Suena la alarma de mi teléfono 5:00 AM como es de costumbre… Sí, ordeno posponer 5 minutos más, pasados estos vuelvo a programar 10 minutos más (risas) cuando decido por fin dar inicio a mi día, agradezco a la luz y la vida por sentir que puedo respirar nuevamente, empieza mi lucha de nuevo, y a darme la tarea de batallar con el agua, bueno me adelantaré a algunos detalles (risas) preparo mi café; beso la frente de la reina que roba mis sueños, le miro a los ojos con deseos de verla nuevamente, y enfrento la mañana, no sin antes despedir a el gato el cual maullando​ solicita su alimento del día.

Enciendo mi vehículo y en contados segundos…

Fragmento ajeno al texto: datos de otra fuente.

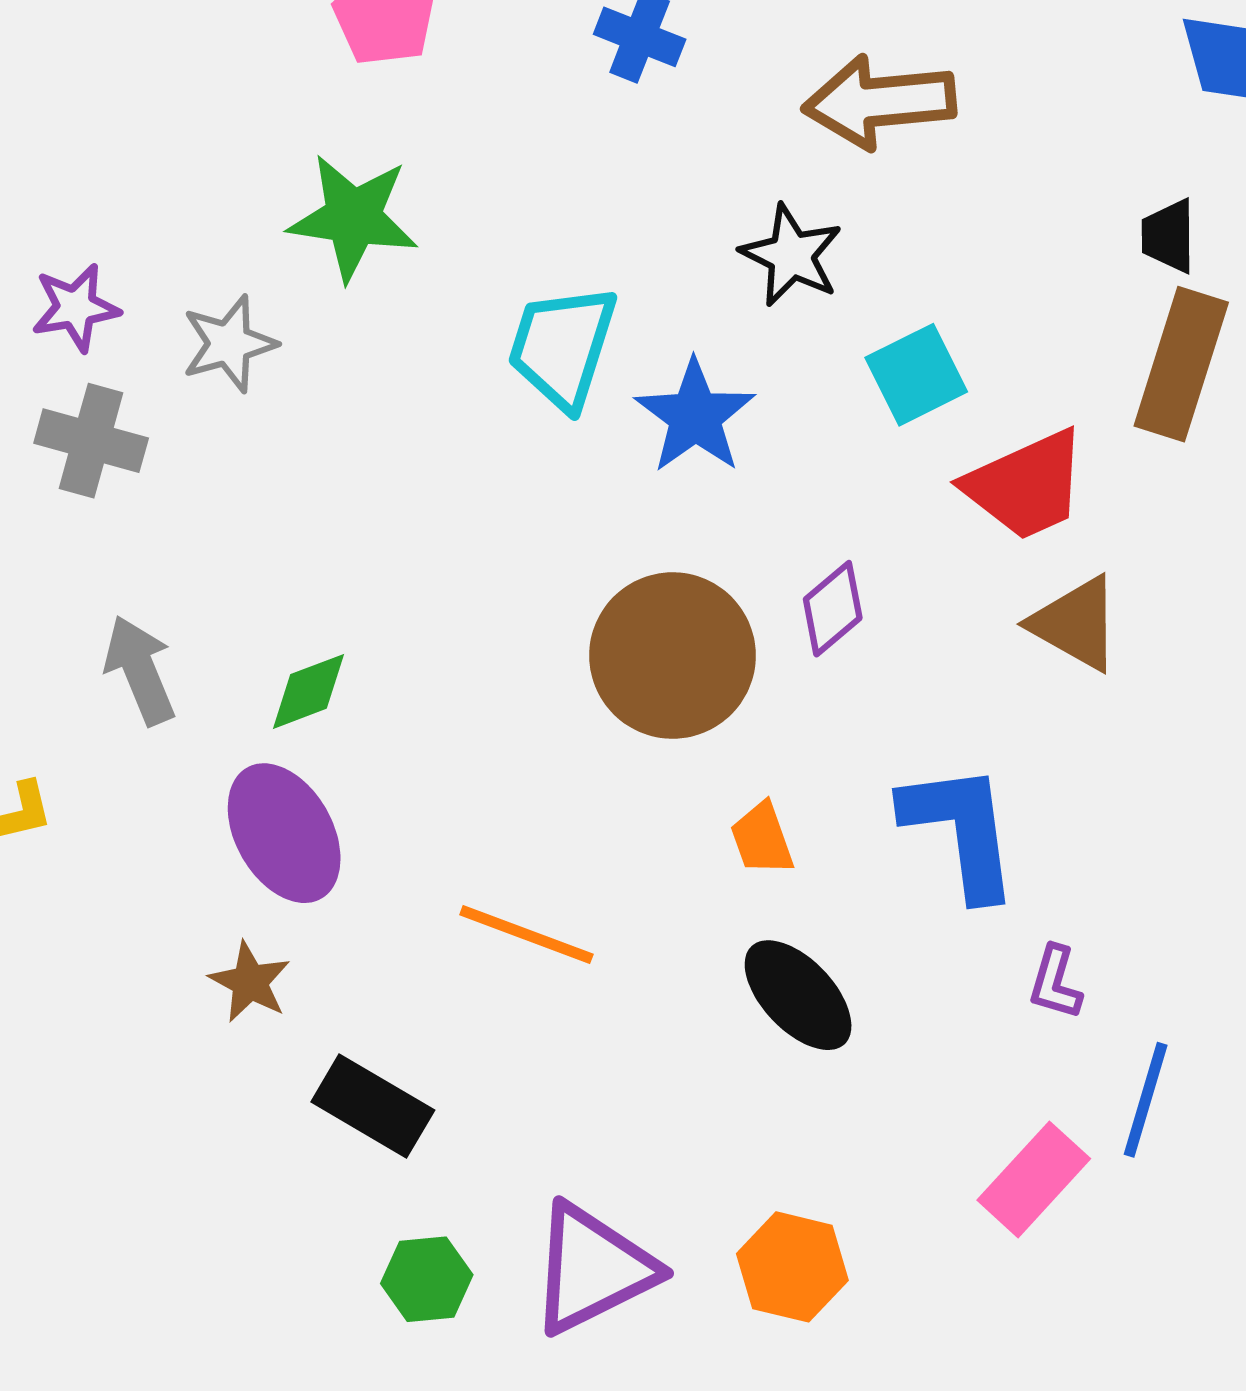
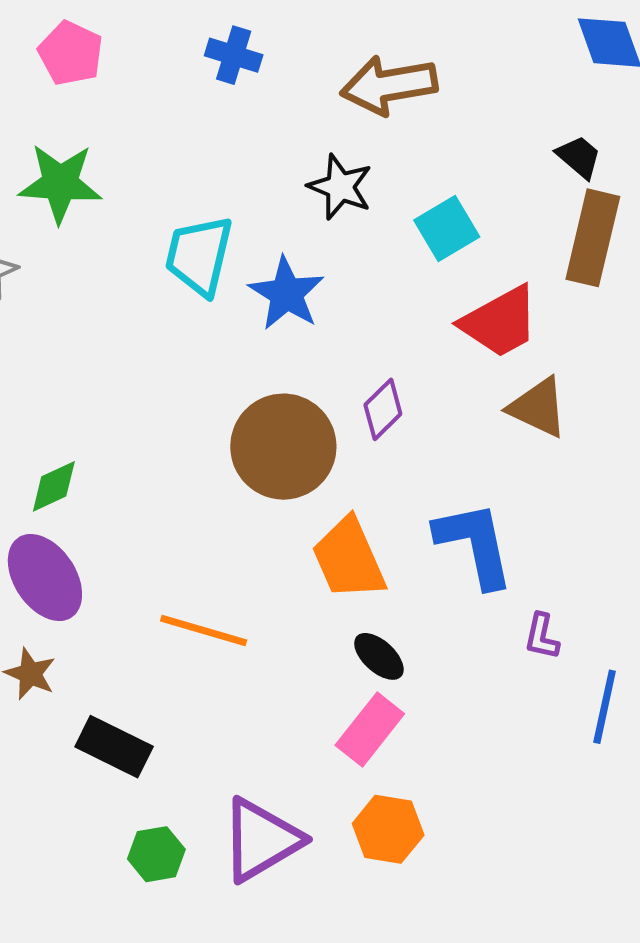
black trapezoid: (1169, 236) -> (579, 157), turned 135
cyan square: (916, 375) -> (447, 229), moved
orange trapezoid: (762, 839) -> (349, 559), size x1.8
black ellipse: (798, 995) -> (379, 656), size x0.7
pink rectangle: (1034, 1179) -> (370, 730), moved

En marcha porque es que voy, observo al mismo trabajador que seguramente madrugó antes que yo para ofrecer el cafecito que acostumbra a vender a sus clientes, ellos muy activos empiezan a alegrarle su día, mientras los semáforos cambian su ritmo, los autos no dejan de hablar, sí porque aunque no lo creamos ellos se comunican, en fin sigo mi marcha y el sol reclama mi saludo, la brisa se encuentra con las viejas y desgastadas hojas desconociendo el rumbo de su destino. Cuando siento que allí terminaba la escena, puedo presenciar una colisión muy leve a unos contados metros, dos autos un BMW M240i Coupé y un Mazda6 ¡bueno no entraré a contarles sus características pero sí debo ser sincero! me concentré por un instante en sus detalles era inevitable no hacerlo frente a dos iconos de la industria, cuando logro reaccionar me preparo cuán asistente de cine a disfrutar de una función campal, eso sí acompañada de mucha acción. Se detienen los dos autos, el dueño del auto afectado baja de su vehículo, cierra la puerta y empieza a dar pasos, el conductor culpable no se mueve, queda estático como esperando la reacción de quien fuera su justiciero, no sé quién estaba más atento si ellos o yo, pero de algo estaba convencido es que algo pasaría, sólo deseaba ver el desenlace del encuentro.

El justiciero caminaba y se acercaba cada vez más, baja su cabeza observa la parte trasera de su vehículo, se quita sus lentes de sol, observa a el conductor agresor, este se baja del vehículo ¡se miran fijamente, sonríen, se dan la mano y cada uno sigue su camino! ¿qué pasó aquí? me quedé con mis crispetas sin utilizar, no lograba comprender que existen muchas formas de resolver los conflictos, ahora tenía sentido el sol y su saludo; las hojas siguen su rumbo y las personas también, ¿cuál es nuestra reacción frente a los sucesos que intentan enseñarnos algo, y no le dejamos?

“todo tiene sentido” todo deja una enseñanza.